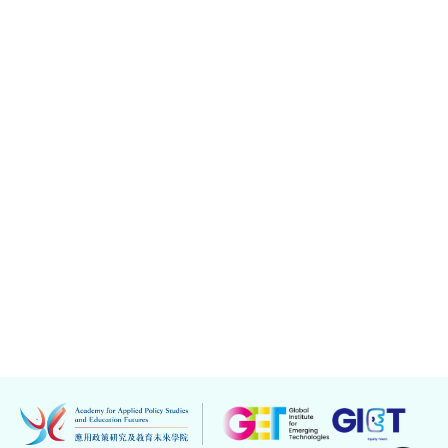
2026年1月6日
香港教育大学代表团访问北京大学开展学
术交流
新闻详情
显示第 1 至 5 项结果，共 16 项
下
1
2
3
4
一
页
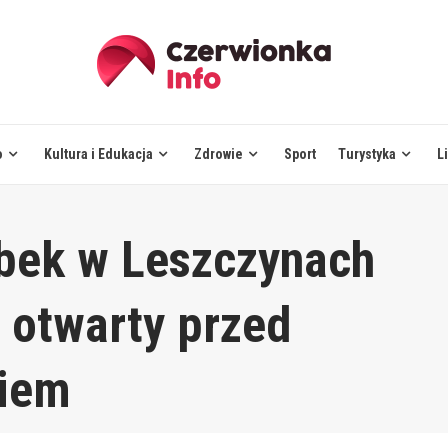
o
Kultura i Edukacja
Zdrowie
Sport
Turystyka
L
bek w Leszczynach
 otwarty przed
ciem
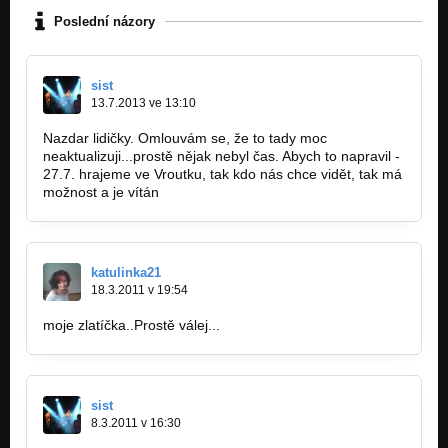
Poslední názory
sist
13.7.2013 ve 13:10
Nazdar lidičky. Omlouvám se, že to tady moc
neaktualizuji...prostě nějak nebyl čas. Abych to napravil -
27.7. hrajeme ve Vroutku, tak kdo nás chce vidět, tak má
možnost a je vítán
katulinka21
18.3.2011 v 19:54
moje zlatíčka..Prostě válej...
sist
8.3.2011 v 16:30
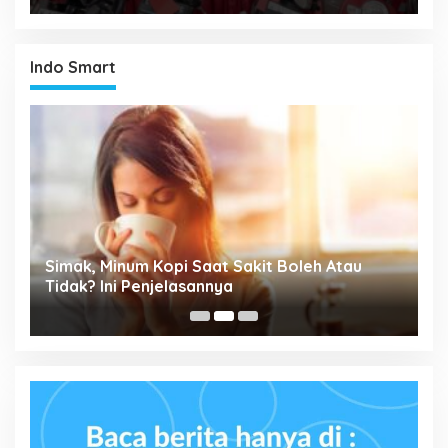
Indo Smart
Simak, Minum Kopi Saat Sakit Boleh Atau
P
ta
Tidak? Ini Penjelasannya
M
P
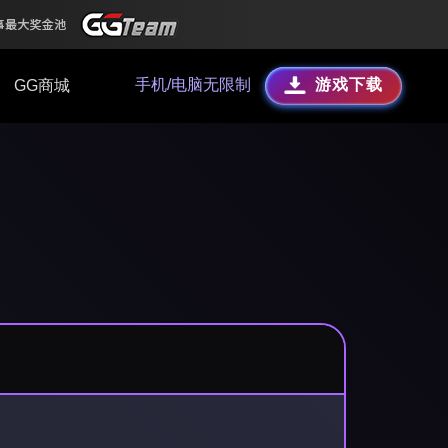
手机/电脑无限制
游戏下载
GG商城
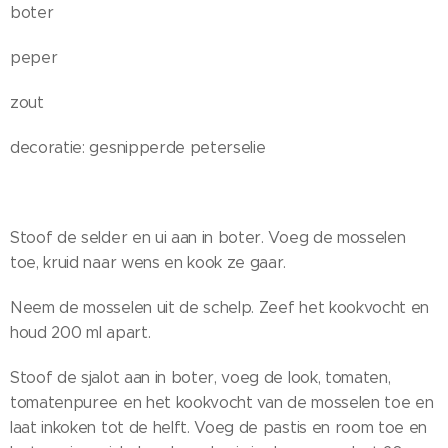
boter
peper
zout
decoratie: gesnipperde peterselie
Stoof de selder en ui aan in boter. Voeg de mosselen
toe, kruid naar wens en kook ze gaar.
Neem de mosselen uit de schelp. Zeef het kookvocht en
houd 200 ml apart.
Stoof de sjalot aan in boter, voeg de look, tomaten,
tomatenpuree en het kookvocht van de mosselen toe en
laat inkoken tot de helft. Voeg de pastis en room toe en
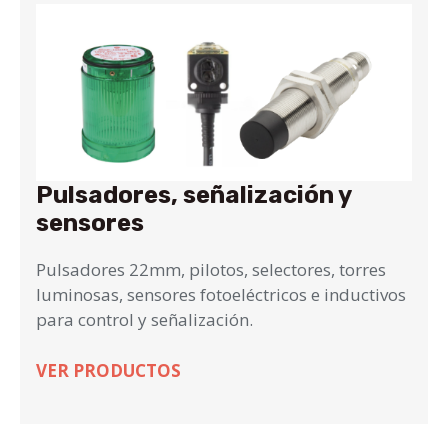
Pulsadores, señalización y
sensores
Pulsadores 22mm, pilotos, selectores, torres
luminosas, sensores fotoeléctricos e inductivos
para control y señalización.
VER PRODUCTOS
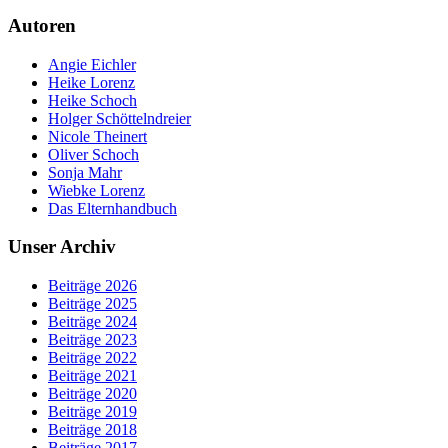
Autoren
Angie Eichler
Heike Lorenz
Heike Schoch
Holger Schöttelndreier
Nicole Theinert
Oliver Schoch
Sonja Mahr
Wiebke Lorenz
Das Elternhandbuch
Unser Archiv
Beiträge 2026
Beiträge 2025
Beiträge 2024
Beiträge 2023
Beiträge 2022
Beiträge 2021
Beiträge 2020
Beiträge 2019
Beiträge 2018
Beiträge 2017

• • • •

- Exercise prompt
Only the lines from the one with "laat inkoken tot" to the end of the listing, both ends included, should be retyped exactly; no pictures belong in the copy.

- Response box
laat inkoken tot de helft. Voeg de pastis en room toe en
Pulsadores, señalización y
sensores
Pulsadores 22mm, pilotos, selectores, torres
luminosas, sensores fotoeléctricos e inductivos
para control y señalización.
VER PRODUCTOS
Autoren
Angie Eichler
Heike Lorenz
Heike Schoch
Holger Schöttelndreier
Nicole Theinert
Oliver Schoch
Sonja Mahr
Wiebke Lorenz
Das Elternhandbuch
Unser Archiv
Beiträge 2026
Beiträge 2025
Beiträge 2024
Beiträge 2023
Beiträge 2022
Beiträge 2021
Beiträge 2020
Beiträge 2019
Beiträge 2018
Beiträge 2017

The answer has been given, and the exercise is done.